Work plan for the reproducibility improvements project

antonin_d · April 27, 2023, 11:08am

In April I have been working on stabilizing the code base and optimizing the loading of large files.
Specifically:

Records mode

I have reduced the need for counting the number of records in the project, by changing the criterion under which we turn on the records mode automatically. The new criterion should be more faithful to the project structure, meaning that there are less risks that we turn on the records mode on a project which is not meant to use this mode (#5661).

In addition, I have made it easier to compute the number of records at import time, during the initial pass over the dataset (which is required for other reasons, such as counting the number of rows and ensuring all rows have the same number of columns).

Overall, this means less passes on the entire dataset.

Better streaming from partitions

To enable parallelization of various computations (such as computing the state of facets), the grid is generally split into multiple partitions stored as distinct files on disk. The grid is read in a streaming fashion from those files.

This streaming was until now represented as a Java 8 Stream. The reason why I made this choice was that I needed an API which allowed:

constructing pipelines on a collection with lazy evaluation, meaning that the collections are only actually iterated from when necessary;
supporting a closing mechanism, to enable releasing underlying resources when a stream was no longer needed.

In theory, that is something Java 8 Streams provide. But in reality, the internal architecture they are built on means that:

There are cases when the stream gets buffered internally, even though it’s not actually needed to perform the required computation. This is something that was hitting us: sometimes, an entire partition could get loaded in memory even though we just wanted to see the first 10 rows of the project.
There are standard stream constructs, such as zipping two streams together, which are just not available in the API and require switching back to iterators. Similarly for grouping items of a stream by batches of a given size.

So I have migrated away from such streams back to a custom interface, CloseableIterator, which is the combination of the Iterator<T> and AutoCloseable interfaces. There are tons of projects doing that: sadly it does not seem to be readily available in any standalone library as far as I can tell. To make this interface easier to use, I have based it on the Iterator interface offered by the Vavr library, which comes with plenty of methods to do sensible things on streams (including the ones above that are missing on streams).
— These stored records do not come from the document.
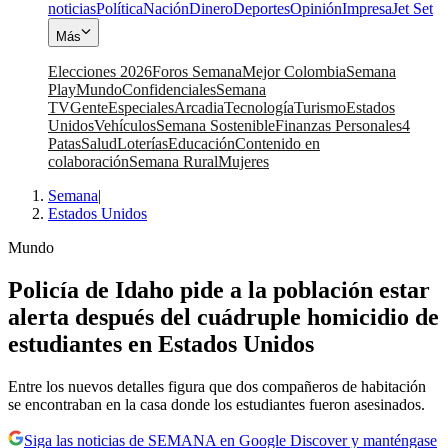
noticias
Política
Nación
Dinero
Deportes
Opinión
Impresa
Jet Set
Más
Elecciones 2026
Foros Semana
Mejor Colombia
Semana
Play
Mundo
Confidenciales
Semana
TV
Gente
Especiales
Arcadia
Tecnología
Turismo
Estados
Unidos
Vehículos
Semana Sostenible
Finanzas Personales
4
Patas
Salud
Loterías
Educación
Contenido en
colaboración
Semana Rural
Mujeres
Semana
|
Estados Unidos
Mundo
Policía de Idaho pide a la población estar
alerta después del cuádruple homicidio de
estudiantes en Estados Unidos
Entre los nuevos detalles figura que dos compañeros de habitación
se encontraban en la casa donde los estudiantes fueron asesinados.
Siga las noticias de SEMANA en Google Discover y manténgase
This library seems to be pretty well established and it feels okay to depend on it, but if we want to avoid depending on it it would not be too hard to re-implement those utility methods on our own.
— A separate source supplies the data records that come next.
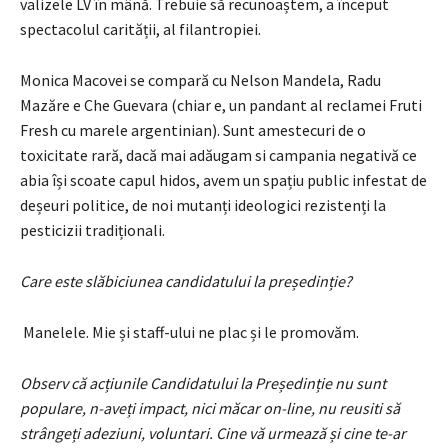
valizele LV în mână. Trebuie să recunoaștem, a început
spectacolul carității, al filantropiei.
Monica Macovei se compară cu Nelson Mandela, Radu
Mazăre e Che Guevara (chiar e, un pandant al reclamei Fruti
Fresh cu marele argentinian). Sunt amestecuri de o
toxicitate rară, dacă mai adăugam si campania negativă ce
abia își scoate capul hidos, avem un spațiu public infestat de
deșeuri politice, de noi mutanți ideologici rezistenți la
pesticizii tradiționali.
Care este slăbiciunea candidatului la președinție?
Manelele. Mie și staff-ului ne plac și le promovăm.
Observ că acțiunile Candidatului la Președinție nu sunt
populare, n-aveți impact, nici măcar on-line, nu reusiti să
strângeți adeziuni, voluntari. Cine vă urmează și cine te-ar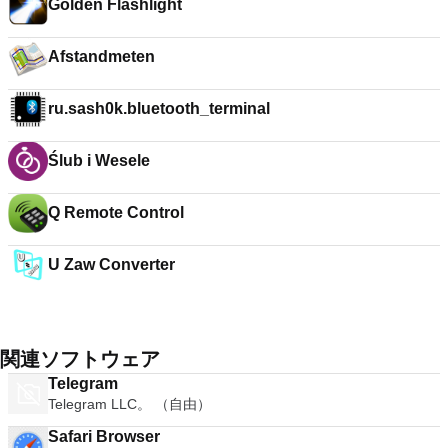
Golden Flashlight
Afstandmeten
ru.sash0k.bluetooth_terminal
Ślub i Wesele
Q Remote Control
U Zaw Converter
関連ソフトウェア
Telegram
Telegram LLC。 （自由）
Safari Browser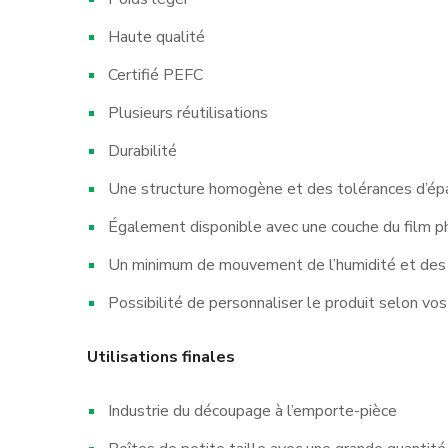
Haute qualité
Certifié PEFC
Plusieurs réutilisations
Durabilité
Une structure homogène et des tolérances d’épa
Également disponible avec une couche du film ph
Un minimum de mouvement de l’humidité et des 
Possibilité de personnaliser le produit selon vo
Utilisations finales
Industrie du découpage à l’emporte-pièce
Given how widespread CloseableIterator / CloseableIterable interfaces are, I think there is a case for including this in Vavr itself - I will approach the maintainers to see if they are interested in that.
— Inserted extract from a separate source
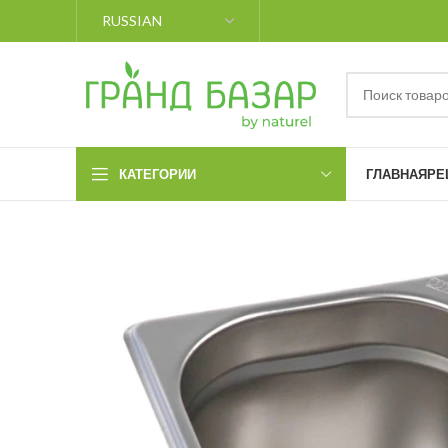
КАТЕГОРИИ
ГЛАВНАЯ
РЕ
To sum up, the benefits of this move are:

Noticeable performance gain for operations which store change data (such as reconciliation, fetching URLs…) as their use would slow down the iteration from the grid before this move, due to this spurious caching issue;
Better closing of files when they are no longer needed;
More readable code by avoiding the writing of custom iterators in many places (thanks to the richer API provided by Vavr)

Better importing infrastructure

There are still many formats for which we are only be able to import a file in OpenRefine if the original file can be loaded entirely in memory. The reason for this is that the Runner interface I designed when abstracting away from Spark in 2020 only made it possible to parse files efficiently when they were line-based. This was motivated by Spark’s own API. This meant that efficient import could only happen when importing CSV/TSV files with certain importing options (or line-based / fixed width importers).

I realized that we could actually make it possible to import any iterable collection of rows. This means that any file that we can stream from can be loaded without much memory. The downside compared to Spark’s API is that we do not take advantage of splitting the file: at import time, we are not able to parallelize reading the dataset. But this is only true for import time: once the dataset is imported as an OpenRefine, we can parallelize operations again. Therefore I have added methods on the Runner interface to create a Grid from a CloseableIterable of rows (so that the underlying files can be closed appropriately).

A side effect of that is that my lousy LineReader class which I had implemented to support splitting text files in the default runner implementation is not used anymore at all for CSV/TSV import and that’s a big performance win too.

Concretely this means:

immediately enabling efficient import of all CSV/TSVs regardless of the import options
making it possible in the future to enable efficient import of Excel, JSON and XML files. For ODS files I do not think the underlying library would support it.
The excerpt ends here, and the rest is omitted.